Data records

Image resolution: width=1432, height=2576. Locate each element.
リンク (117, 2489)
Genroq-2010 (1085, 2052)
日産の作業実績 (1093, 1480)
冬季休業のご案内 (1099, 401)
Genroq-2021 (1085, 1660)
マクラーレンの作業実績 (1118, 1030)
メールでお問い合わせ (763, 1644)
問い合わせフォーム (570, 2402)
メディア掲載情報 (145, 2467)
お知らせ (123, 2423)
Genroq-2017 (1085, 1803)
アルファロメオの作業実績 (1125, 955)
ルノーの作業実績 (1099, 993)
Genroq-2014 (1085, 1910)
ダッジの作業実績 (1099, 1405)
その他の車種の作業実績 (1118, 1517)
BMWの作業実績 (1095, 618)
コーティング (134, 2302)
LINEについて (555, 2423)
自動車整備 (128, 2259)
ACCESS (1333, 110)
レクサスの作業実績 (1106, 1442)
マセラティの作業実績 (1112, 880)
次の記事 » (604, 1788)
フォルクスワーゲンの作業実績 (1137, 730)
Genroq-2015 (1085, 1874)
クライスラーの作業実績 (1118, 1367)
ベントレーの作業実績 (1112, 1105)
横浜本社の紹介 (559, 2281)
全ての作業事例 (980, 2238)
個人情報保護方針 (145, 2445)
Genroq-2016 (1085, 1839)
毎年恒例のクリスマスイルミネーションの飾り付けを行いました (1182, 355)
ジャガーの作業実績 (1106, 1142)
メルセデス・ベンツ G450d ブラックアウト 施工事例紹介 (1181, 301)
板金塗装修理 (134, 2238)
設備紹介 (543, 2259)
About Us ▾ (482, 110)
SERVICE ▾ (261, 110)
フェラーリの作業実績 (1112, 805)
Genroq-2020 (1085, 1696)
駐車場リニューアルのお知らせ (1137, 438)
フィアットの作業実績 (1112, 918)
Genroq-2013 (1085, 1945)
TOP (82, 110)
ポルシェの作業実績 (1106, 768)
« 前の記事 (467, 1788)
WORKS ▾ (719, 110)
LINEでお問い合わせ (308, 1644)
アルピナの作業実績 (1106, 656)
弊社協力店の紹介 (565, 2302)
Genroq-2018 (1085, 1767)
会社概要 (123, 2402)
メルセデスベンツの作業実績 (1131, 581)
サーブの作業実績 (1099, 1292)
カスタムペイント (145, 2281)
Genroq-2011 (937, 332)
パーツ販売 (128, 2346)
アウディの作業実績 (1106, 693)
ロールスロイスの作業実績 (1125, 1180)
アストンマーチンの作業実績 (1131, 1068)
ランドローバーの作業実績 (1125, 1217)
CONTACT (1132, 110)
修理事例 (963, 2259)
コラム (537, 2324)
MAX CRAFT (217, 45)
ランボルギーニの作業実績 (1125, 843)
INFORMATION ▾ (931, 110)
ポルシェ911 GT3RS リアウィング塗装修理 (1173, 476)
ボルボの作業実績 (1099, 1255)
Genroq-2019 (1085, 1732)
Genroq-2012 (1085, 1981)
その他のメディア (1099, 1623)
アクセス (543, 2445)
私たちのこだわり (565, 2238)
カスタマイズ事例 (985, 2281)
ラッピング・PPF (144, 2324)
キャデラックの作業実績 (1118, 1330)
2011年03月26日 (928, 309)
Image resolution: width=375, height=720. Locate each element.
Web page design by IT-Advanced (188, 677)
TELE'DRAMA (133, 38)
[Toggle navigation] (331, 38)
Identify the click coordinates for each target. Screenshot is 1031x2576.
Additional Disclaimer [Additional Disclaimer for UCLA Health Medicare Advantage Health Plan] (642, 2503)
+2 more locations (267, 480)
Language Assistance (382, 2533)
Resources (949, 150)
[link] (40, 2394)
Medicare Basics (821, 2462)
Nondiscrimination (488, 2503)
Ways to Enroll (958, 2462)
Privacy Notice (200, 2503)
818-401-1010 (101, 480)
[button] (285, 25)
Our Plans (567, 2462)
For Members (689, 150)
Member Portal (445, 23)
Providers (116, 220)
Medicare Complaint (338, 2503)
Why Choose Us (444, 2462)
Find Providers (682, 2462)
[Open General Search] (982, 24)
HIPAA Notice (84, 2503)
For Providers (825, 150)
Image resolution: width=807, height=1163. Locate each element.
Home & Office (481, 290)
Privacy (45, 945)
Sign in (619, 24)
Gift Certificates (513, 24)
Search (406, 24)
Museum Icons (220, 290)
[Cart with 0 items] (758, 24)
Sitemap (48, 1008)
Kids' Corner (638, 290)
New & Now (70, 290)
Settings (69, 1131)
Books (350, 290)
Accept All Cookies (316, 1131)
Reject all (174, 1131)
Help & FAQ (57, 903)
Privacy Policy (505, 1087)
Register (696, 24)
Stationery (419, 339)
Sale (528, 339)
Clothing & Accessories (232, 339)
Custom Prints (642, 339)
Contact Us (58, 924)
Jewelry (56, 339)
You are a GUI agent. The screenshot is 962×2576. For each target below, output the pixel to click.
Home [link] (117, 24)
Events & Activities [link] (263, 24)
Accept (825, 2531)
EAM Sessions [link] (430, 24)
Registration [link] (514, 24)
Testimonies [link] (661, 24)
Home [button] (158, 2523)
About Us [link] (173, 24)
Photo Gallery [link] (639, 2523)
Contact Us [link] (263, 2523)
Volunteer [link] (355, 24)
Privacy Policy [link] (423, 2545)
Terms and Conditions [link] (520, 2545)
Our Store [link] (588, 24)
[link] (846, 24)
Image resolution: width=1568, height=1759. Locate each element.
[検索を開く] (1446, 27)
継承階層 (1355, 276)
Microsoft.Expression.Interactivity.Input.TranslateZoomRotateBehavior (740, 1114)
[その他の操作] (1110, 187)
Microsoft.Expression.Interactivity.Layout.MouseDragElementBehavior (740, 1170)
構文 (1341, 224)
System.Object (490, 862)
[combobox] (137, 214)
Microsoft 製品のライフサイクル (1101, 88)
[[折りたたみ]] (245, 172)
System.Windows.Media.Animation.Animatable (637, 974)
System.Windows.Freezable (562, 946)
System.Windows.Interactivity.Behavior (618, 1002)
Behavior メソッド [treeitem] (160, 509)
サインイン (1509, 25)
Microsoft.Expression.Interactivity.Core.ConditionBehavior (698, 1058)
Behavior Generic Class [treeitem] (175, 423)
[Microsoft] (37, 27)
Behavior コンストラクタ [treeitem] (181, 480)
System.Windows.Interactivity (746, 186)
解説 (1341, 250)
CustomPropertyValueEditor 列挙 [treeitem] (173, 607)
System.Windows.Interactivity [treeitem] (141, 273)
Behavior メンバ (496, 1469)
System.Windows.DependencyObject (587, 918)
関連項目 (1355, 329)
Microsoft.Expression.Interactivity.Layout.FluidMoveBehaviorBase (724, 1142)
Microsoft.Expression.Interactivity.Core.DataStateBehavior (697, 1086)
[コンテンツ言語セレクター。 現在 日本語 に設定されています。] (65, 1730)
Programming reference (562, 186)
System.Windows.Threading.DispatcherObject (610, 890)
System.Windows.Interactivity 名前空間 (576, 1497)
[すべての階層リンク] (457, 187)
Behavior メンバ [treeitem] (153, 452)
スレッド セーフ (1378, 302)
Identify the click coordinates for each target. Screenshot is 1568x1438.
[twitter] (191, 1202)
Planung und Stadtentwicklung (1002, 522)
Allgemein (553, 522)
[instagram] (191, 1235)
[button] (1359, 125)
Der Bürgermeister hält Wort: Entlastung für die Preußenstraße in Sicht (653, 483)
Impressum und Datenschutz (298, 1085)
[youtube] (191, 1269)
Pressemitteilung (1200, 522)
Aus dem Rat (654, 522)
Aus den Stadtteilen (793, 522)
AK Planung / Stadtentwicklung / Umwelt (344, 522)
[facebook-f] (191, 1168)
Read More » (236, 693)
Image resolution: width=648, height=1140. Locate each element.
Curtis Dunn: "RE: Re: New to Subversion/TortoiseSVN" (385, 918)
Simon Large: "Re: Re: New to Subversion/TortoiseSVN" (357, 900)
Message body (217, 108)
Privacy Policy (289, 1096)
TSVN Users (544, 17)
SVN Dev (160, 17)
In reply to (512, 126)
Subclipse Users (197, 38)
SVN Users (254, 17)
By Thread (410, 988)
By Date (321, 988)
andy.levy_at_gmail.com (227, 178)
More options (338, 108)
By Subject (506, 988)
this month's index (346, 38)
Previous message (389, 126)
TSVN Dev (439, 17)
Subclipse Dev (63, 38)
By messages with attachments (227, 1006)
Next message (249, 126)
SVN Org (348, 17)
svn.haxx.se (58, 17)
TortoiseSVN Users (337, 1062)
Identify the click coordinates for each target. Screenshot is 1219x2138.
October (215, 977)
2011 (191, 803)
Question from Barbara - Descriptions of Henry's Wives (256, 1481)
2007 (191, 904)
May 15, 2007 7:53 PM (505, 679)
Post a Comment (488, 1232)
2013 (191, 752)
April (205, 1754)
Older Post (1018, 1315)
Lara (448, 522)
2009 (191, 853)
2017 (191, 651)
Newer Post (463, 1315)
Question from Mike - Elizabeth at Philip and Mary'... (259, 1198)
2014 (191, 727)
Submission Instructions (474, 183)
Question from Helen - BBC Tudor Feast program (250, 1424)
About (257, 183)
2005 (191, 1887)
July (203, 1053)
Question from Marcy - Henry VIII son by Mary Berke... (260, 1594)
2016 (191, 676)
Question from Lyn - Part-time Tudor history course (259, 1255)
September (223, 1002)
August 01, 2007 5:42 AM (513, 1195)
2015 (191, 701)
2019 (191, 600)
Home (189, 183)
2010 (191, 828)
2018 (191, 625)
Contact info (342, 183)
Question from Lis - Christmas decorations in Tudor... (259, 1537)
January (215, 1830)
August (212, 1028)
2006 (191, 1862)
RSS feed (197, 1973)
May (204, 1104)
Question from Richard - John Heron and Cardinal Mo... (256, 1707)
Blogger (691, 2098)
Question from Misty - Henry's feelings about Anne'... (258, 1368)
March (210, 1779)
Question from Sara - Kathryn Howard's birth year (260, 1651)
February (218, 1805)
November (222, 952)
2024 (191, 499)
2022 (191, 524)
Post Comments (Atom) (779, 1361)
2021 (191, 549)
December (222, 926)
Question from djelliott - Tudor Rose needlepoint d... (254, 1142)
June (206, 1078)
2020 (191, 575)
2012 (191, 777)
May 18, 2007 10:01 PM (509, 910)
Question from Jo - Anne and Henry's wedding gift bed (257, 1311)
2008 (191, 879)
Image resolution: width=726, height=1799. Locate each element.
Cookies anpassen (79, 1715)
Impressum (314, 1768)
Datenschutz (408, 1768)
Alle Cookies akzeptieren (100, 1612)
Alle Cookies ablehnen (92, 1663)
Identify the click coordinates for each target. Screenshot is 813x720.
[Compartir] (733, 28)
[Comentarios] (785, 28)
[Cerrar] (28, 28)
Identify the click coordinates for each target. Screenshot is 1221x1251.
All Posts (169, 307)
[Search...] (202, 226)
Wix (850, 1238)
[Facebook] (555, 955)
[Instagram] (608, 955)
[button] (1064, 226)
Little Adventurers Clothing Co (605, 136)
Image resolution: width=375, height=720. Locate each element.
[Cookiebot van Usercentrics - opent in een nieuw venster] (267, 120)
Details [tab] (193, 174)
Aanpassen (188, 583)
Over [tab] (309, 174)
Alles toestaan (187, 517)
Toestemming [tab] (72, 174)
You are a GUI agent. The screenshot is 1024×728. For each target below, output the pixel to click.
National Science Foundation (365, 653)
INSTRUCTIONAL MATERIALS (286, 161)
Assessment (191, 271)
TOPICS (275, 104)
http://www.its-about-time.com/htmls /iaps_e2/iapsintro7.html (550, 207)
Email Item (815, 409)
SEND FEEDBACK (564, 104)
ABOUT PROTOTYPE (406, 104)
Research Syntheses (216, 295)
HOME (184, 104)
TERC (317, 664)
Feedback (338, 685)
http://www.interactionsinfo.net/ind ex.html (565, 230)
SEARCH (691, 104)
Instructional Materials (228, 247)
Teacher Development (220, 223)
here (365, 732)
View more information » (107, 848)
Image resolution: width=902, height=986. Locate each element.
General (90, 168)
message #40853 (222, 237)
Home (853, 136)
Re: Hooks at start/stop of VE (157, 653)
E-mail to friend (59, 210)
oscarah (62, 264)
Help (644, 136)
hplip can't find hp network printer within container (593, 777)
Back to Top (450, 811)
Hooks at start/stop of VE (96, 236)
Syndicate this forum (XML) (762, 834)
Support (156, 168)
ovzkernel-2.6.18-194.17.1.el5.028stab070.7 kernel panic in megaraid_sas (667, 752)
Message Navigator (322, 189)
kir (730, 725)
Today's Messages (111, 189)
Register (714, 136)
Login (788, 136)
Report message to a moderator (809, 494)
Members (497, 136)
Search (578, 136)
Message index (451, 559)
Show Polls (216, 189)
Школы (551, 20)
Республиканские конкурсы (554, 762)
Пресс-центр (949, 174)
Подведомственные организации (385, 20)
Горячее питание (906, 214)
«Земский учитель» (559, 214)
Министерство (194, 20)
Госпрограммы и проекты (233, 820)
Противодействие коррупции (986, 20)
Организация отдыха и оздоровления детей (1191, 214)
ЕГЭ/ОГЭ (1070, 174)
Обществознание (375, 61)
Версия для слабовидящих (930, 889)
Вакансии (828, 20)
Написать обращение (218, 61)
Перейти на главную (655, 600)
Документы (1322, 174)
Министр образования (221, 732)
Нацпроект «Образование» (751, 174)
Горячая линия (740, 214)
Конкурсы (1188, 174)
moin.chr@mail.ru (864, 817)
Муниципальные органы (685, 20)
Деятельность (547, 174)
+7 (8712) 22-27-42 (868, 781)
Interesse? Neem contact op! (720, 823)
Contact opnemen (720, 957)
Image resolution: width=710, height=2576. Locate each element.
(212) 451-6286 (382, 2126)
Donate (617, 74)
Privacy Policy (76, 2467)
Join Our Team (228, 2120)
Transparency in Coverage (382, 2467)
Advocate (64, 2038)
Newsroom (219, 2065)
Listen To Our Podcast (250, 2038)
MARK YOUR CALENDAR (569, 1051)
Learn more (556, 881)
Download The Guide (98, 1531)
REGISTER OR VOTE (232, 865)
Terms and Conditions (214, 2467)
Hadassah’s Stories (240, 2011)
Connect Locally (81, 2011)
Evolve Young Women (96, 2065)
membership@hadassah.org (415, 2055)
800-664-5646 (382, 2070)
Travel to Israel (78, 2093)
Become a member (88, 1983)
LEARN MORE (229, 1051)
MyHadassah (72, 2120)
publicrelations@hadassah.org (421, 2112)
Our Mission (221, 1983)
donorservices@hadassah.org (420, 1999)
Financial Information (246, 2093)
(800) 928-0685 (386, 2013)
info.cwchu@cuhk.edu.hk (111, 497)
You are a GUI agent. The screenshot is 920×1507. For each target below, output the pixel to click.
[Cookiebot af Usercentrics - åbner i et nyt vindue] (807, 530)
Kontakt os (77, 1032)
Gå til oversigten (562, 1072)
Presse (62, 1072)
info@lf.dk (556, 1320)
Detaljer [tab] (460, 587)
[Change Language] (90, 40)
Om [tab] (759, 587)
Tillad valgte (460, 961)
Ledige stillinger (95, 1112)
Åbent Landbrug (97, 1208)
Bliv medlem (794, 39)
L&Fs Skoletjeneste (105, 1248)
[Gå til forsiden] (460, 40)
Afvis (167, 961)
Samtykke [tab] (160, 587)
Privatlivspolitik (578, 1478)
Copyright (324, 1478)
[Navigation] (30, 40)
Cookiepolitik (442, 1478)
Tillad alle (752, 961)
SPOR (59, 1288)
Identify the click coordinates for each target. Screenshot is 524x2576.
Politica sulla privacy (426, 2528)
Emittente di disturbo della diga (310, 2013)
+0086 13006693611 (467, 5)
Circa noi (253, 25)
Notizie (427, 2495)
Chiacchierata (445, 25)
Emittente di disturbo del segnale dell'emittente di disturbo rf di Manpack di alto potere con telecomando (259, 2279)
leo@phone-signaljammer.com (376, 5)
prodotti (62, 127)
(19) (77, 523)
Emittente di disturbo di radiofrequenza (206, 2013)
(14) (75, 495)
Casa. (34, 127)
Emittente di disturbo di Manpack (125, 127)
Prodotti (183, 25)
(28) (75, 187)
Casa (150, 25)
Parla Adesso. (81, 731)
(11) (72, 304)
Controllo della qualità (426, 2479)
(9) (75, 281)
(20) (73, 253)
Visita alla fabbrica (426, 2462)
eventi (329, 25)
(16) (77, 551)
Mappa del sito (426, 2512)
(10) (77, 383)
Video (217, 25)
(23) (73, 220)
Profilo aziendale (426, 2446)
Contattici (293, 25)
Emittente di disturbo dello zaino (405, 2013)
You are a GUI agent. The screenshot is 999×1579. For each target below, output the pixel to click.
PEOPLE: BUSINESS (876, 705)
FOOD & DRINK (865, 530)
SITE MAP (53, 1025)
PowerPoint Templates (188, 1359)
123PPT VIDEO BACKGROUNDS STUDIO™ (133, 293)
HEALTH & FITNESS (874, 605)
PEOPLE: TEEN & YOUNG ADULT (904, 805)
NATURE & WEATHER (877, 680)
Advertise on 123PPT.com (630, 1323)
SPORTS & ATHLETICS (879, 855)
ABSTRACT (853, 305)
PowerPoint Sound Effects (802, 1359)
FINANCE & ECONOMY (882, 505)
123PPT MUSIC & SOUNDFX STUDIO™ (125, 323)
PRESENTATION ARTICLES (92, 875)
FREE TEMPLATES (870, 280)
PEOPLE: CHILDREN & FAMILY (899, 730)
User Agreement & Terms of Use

• **Prompt**
Each line of the entries above that includes the string "Interactivity" should be copied out.

• **Written answer**
Microsoft.Expression.Interactivity.Input.TranslateZoomRotateBehavior (740, 1114)
Microsoft.Expression.Interactivity.Layout.MouseDragElementBehavior (740, 1170)
System.Windows.Interactivity.Behavior (618, 1002)
Microsoft.Expression.Interactivity.Core.ConditionBehavior (698, 1058)
System.Windows.Interactivity (746, 186)
System.Windows.Interactivity [treeitem] (141, 273)
Microsoft.Expression.Interactivity.Layout.FluidMoveBehaviorBase (724, 1142)
Microsoft.Expression.Interactivity.Core.DataStateBehavior (697, 1086)
System.Windows.Interactivity 名前空間 (576, 1497)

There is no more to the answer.